(Dataset entries)
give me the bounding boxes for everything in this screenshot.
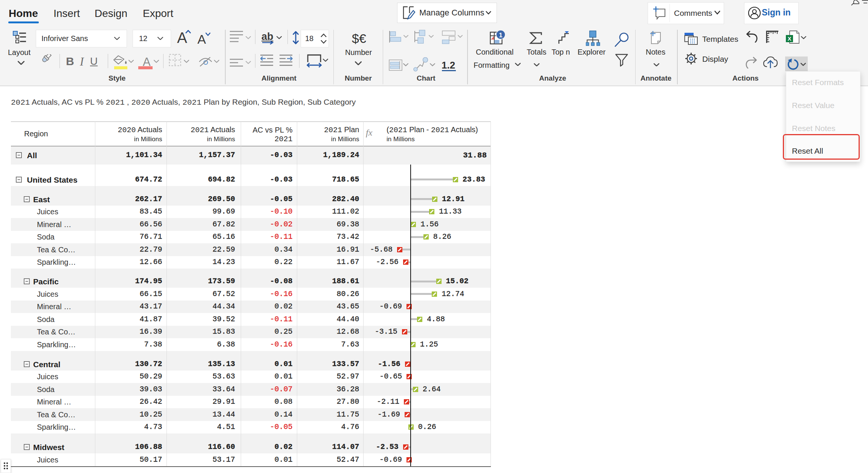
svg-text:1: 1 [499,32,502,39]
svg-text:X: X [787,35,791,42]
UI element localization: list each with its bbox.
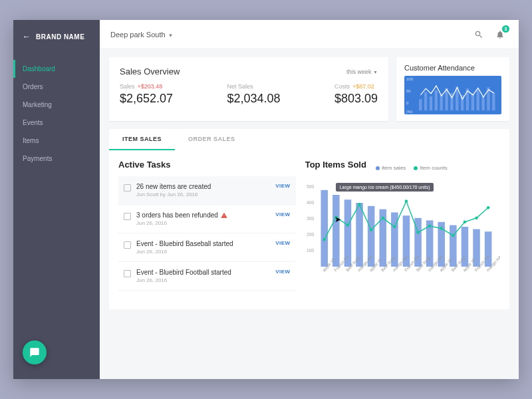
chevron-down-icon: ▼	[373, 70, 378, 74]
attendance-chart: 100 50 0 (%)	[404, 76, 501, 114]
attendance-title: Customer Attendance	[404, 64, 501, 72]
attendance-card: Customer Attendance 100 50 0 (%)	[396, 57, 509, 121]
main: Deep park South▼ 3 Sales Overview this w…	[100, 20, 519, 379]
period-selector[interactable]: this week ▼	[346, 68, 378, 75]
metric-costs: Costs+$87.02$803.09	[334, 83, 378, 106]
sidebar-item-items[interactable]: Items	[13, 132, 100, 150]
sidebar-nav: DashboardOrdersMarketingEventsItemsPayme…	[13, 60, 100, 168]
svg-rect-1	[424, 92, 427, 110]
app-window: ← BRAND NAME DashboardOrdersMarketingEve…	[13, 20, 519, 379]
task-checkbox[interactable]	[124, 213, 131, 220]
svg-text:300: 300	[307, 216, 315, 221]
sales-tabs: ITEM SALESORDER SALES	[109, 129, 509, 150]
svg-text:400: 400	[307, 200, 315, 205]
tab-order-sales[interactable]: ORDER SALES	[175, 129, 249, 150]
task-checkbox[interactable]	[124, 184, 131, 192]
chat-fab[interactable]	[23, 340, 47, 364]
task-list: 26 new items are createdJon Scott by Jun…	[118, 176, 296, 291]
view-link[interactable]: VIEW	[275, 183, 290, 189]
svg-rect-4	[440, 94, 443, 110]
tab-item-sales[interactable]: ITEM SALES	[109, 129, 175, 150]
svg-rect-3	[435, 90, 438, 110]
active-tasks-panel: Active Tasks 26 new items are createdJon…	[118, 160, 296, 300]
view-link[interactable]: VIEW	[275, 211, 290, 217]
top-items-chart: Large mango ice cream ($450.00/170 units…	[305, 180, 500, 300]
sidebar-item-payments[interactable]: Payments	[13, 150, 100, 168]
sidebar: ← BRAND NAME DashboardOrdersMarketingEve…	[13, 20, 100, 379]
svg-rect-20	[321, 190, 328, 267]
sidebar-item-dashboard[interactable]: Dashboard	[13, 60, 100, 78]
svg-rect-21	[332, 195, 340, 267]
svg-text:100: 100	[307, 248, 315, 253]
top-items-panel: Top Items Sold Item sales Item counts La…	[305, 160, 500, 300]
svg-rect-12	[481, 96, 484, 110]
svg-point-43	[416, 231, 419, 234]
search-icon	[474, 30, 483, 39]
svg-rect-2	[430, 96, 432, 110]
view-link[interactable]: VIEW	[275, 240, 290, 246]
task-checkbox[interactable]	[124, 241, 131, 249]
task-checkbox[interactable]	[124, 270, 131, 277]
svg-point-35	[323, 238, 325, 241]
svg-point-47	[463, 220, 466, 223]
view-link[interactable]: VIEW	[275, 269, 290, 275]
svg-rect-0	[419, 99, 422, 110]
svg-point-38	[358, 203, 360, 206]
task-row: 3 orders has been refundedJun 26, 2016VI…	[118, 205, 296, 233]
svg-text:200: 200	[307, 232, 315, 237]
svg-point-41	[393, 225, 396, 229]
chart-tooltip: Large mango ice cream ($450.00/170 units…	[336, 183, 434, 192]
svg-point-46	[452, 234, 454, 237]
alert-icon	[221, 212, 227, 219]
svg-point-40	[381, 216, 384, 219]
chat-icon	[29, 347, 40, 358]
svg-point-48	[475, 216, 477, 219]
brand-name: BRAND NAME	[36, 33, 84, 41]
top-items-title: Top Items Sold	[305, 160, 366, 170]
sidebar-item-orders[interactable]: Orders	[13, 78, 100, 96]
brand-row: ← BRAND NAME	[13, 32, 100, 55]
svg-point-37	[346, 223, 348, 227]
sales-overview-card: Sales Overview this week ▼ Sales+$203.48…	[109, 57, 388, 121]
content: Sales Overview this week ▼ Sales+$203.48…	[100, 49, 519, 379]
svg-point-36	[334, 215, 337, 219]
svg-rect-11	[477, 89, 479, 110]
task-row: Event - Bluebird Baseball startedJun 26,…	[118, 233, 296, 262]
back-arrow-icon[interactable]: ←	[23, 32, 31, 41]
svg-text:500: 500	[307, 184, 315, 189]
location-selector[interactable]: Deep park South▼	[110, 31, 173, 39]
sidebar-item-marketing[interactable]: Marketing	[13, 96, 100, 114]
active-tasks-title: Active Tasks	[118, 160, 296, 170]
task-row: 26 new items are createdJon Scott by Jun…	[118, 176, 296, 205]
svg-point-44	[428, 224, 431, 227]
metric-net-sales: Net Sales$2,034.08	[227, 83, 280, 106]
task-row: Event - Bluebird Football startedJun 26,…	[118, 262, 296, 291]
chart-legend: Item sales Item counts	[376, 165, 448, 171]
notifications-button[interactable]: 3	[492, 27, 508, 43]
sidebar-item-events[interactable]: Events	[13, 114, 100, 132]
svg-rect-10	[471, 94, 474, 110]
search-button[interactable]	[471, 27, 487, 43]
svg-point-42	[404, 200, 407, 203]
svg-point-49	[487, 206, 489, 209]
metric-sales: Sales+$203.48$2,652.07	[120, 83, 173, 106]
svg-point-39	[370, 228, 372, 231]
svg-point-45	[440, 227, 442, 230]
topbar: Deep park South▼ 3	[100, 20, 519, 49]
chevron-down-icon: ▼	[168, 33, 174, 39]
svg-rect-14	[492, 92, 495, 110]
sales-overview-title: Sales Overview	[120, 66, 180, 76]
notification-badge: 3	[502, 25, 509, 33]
---
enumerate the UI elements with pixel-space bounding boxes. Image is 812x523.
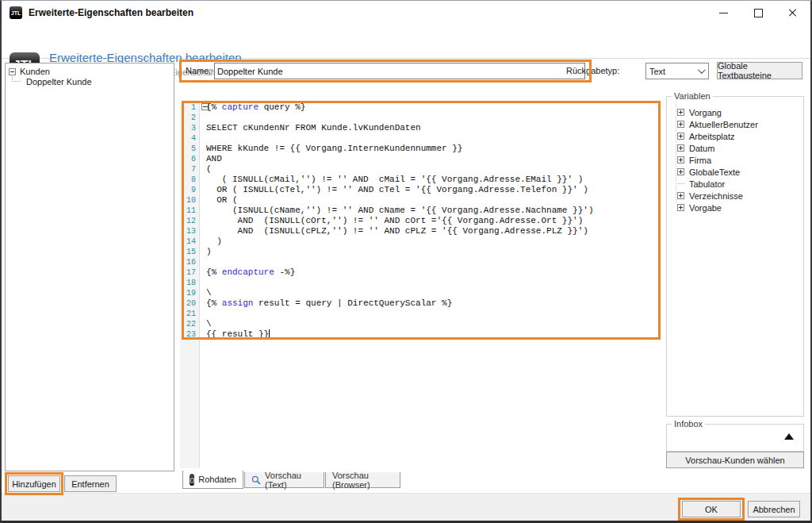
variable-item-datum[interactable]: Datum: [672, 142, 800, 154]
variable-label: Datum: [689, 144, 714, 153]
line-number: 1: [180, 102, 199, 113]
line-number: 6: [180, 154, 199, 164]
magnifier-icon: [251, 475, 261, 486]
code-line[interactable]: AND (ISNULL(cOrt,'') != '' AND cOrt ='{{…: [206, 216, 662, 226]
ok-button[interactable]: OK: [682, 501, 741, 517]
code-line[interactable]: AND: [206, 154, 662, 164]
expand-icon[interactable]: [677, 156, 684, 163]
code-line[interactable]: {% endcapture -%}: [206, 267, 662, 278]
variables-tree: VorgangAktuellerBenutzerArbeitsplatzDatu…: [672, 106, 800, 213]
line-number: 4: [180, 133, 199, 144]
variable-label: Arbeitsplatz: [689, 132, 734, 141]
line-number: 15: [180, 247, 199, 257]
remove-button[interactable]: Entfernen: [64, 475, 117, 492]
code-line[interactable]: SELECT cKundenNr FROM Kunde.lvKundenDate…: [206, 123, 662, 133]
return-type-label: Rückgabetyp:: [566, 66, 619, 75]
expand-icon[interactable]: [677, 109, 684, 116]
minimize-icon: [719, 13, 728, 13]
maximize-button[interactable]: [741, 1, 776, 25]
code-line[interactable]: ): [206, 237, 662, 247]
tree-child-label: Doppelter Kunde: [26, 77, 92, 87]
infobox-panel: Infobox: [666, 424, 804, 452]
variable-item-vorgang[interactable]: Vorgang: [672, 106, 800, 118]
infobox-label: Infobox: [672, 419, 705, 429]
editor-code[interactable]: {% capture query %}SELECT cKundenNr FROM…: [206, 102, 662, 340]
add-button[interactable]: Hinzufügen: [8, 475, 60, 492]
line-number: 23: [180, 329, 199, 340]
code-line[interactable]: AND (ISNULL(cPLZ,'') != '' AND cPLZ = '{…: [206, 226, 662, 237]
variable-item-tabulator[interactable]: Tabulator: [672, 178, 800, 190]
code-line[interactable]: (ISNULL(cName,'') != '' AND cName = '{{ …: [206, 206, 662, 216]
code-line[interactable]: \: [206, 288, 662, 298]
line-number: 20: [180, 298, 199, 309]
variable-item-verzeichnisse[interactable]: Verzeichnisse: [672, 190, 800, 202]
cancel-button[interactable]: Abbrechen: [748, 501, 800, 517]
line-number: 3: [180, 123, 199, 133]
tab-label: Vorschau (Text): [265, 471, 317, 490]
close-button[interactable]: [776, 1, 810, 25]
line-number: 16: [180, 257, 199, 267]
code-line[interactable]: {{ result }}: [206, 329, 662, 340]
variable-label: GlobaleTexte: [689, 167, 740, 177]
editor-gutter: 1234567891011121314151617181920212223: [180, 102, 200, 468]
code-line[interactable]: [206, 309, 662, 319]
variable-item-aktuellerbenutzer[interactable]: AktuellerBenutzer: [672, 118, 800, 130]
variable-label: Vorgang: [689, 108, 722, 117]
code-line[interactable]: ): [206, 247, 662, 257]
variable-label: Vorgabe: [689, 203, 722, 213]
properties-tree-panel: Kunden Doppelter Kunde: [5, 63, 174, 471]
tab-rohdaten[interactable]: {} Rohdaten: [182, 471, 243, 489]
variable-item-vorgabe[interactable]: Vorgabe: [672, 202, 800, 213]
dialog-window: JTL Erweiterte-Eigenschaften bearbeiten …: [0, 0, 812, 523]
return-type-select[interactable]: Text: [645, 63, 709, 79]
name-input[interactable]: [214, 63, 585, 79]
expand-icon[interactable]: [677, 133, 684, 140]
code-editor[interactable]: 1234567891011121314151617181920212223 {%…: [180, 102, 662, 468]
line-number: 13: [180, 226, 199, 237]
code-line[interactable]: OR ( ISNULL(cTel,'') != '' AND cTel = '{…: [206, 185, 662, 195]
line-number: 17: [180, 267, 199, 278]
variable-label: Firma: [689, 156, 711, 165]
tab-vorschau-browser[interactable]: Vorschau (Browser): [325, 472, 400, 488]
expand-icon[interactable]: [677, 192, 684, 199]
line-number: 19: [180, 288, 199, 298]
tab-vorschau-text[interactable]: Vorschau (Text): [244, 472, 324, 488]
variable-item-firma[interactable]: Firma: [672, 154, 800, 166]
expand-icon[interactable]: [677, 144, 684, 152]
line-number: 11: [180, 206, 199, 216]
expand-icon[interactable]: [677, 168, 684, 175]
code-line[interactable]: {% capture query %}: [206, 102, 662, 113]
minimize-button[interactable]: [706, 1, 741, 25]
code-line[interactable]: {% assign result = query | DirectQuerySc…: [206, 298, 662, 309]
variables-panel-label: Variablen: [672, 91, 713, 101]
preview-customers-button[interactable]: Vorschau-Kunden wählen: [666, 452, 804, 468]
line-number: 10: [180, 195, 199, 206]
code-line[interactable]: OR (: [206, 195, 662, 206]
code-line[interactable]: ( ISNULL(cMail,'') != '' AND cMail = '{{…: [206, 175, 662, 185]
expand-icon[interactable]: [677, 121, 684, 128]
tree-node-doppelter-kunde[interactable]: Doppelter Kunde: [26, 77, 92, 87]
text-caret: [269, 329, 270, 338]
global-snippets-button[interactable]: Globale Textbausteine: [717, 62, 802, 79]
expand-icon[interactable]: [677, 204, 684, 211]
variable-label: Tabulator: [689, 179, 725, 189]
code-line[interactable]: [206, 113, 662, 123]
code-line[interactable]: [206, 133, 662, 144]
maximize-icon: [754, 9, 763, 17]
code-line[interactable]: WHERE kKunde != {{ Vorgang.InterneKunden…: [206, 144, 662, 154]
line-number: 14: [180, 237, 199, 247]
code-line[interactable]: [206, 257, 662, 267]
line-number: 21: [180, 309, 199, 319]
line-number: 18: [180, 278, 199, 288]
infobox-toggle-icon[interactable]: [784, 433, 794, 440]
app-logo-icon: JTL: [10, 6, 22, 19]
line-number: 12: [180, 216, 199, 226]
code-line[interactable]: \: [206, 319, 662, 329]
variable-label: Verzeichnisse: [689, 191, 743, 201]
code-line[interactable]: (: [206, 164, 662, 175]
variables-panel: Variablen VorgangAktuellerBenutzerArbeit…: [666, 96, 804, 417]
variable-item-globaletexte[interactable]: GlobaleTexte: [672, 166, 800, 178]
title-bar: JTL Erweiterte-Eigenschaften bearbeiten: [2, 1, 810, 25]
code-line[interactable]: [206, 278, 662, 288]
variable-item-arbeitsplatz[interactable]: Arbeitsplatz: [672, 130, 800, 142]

§ **PROBLEM**: From the records above, return each line that includes "type".

§ **TASK ANSWER**:
return-type-label: Rückgabetyp:: [566, 66, 619, 75]
return-type-select[interactable]: Text: [645, 63, 709, 79]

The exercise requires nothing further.